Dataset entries
..............................

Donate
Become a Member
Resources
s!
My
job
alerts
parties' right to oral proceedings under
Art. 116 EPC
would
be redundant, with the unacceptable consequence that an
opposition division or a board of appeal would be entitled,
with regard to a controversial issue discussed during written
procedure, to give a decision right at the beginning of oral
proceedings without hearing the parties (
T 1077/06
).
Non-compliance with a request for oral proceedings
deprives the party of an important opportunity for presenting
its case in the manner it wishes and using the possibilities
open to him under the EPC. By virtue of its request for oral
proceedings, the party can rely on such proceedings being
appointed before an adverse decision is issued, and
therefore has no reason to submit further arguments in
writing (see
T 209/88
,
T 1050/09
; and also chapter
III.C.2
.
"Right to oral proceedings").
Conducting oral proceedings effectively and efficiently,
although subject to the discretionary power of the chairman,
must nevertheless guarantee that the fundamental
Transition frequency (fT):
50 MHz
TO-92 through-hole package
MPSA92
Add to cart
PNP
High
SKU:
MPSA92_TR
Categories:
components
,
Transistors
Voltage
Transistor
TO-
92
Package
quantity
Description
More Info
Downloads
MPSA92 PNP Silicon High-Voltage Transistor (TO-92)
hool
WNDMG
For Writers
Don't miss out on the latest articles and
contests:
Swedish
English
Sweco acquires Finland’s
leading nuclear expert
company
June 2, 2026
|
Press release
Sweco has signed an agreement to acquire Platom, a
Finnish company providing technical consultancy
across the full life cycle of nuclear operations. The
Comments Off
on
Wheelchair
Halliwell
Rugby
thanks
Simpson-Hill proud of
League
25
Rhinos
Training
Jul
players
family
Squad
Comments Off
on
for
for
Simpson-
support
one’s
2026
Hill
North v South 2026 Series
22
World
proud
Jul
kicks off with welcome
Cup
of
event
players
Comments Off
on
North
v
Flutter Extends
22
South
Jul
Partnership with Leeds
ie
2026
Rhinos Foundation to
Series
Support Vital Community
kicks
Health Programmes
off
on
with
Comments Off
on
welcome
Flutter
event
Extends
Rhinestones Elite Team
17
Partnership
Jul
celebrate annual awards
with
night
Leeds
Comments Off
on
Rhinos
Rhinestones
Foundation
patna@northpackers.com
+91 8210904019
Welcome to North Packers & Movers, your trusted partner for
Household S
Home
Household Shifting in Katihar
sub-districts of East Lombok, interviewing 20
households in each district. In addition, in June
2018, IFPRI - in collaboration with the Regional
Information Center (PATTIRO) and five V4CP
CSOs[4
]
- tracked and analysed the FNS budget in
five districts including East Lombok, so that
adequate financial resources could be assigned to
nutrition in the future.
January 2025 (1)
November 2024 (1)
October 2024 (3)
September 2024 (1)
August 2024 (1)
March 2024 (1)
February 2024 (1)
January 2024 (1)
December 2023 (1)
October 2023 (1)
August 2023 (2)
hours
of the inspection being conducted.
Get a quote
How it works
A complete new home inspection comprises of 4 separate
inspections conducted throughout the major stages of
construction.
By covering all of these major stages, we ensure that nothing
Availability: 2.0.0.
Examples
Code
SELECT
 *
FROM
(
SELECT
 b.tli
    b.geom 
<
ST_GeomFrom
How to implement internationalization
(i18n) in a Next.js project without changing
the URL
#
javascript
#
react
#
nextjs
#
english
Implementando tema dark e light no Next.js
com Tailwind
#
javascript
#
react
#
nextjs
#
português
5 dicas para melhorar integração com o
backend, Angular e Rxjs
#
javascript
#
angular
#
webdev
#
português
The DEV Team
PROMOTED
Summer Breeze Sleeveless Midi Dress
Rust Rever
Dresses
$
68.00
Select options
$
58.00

..............................

● **How to complete this task**:
This calls for an exact transcription of every entry above.

● **Exercise output**:
Donate
Become a Member
Resources
s!
My
job
alerts
parties' right to oral proceedings under
Art. 116 EPC
would
be redundant, with the unacceptable consequence that an
opposition division or a board of appeal would be entitled,
with regard to a controversial issue discussed during written
procedure, to give a decision right at the beginning of oral
proceedings without hearing the parties (
T 1077/06
).
Non-compliance with a request for oral proceedings
deprives the party of an important opportunity for presenting
its case in the manner it wishes and using the possibilities
open to him under the EPC. By virtue of its request for oral
proceedings, the party can rely on such proceedings being
appointed before an adverse decision is issued, and
therefore has no reason to submit further arguments in
writing (see
T 209/88
,
T 1050/09
; and also chapter
III.C.2
.
"Right to oral proceedings").
Conducting oral proceedings effectively and efficiently,
although subject to the discretionary power of the chairman,
must nevertheless guarantee that the fundamental
Transition frequency (fT):
50 MHz
TO-92 through-hole package
MPSA92
Add to cart
PNP
High
SKU:
MPSA92_TR
Categories:
components
,
Transistors
Voltage
Transistor
TO-
92
Package
quantity
Description
More Info
Downloads
MPSA92 PNP Silicon High-Voltage Transistor (TO-92)
hool
WNDMG
For Writers
Don't miss out on the latest articles and
contests:
Swedish
English
Sweco acquires Finland’s
leading nuclear expert
company
June 2, 2026
|
Press release
Sweco has signed an agreement to acquire Platom, a
Finnish company providing technical consultancy
across the full life cycle of nuclear operations. The
Comments Off
on
Wheelchair
Halliwell
Rugby
thanks
Simpson-Hill proud of
League
25
Rhinos
Training
Jul
players
family
Squad
Comments Off
on
for
for
Simpson-
support
one’s
2026
Hill
North v South 2026 Series
22
World
proud
Jul
kicks off with welcome
Cup
of
event
players
Comments Off
on
North
v
Flutter Extends
22
South
Jul
Partnership with Leeds
ie
2026
Rhinos Foundation to
Series
Support Vital Community
kicks
Health Programmes
off
on
with
Comments Off
on
welcome
Flutter
event
Extends
Rhinestones Elite Team
17
Partnership
Jul
celebrate annual awards
with
night
Leeds
Comments Off
on
Rhinos
Rhinestones
Foundation
patna@northpackers.com
+91 8210904019
Welcome to North Packers & Movers, your trusted partner for
Household S
Home
Household Shifting in Katihar
sub-districts of East Lombok, interviewing 20
households in each district. In addition, in June
2018, IFPRI - in collaboration with the Regional
Information Center (PATTIRO) and five V4CP
CSOs[4
]
- tracked and analysed the FNS budget in
five districts including East Lombok, so that
adequate financial resources could be assigned to
nutrition in the future.
January 2025 (1)
November 2024 (1)
October 2024 (3)
September 2024 (1)
August 2024 (1)
March 2024 (1)
February 2024 (1)
January 2024 (1)
December 2023 (1)
October 2023 (1)
August 2023 (2)
hours
of the inspection being conducted.
Get a quote
How it works
A complete new home inspection comprises of 4 separate
inspections conducted throughout the major stages of
construction.
By covering all of these major stages, we ensure that nothing
Availability: 2.0.0.
Examples
Code
SELECT
 *
FROM
(
SELECT
 b.tli
    b.geom 
<
ST_GeomFrom
How to implement internationalization
(i18n) in a Next.js project without changing
the URL
#
javascript
#
react
#
nextjs
#
english
Implementando tema dark e light no Next.js
com Tailwind
#
javascript
#
react
#
nextjs
#
português
5 dicas para melhorar integração com o
backend, Angular e Rxjs
#
javascript
#
angular
#
webdev
#
português
The DEV Team
PROMOTED
Summer Breeze Sleeveless Midi Dress
Rust Rever
Dresses
$
68.00
Select options
$
58.00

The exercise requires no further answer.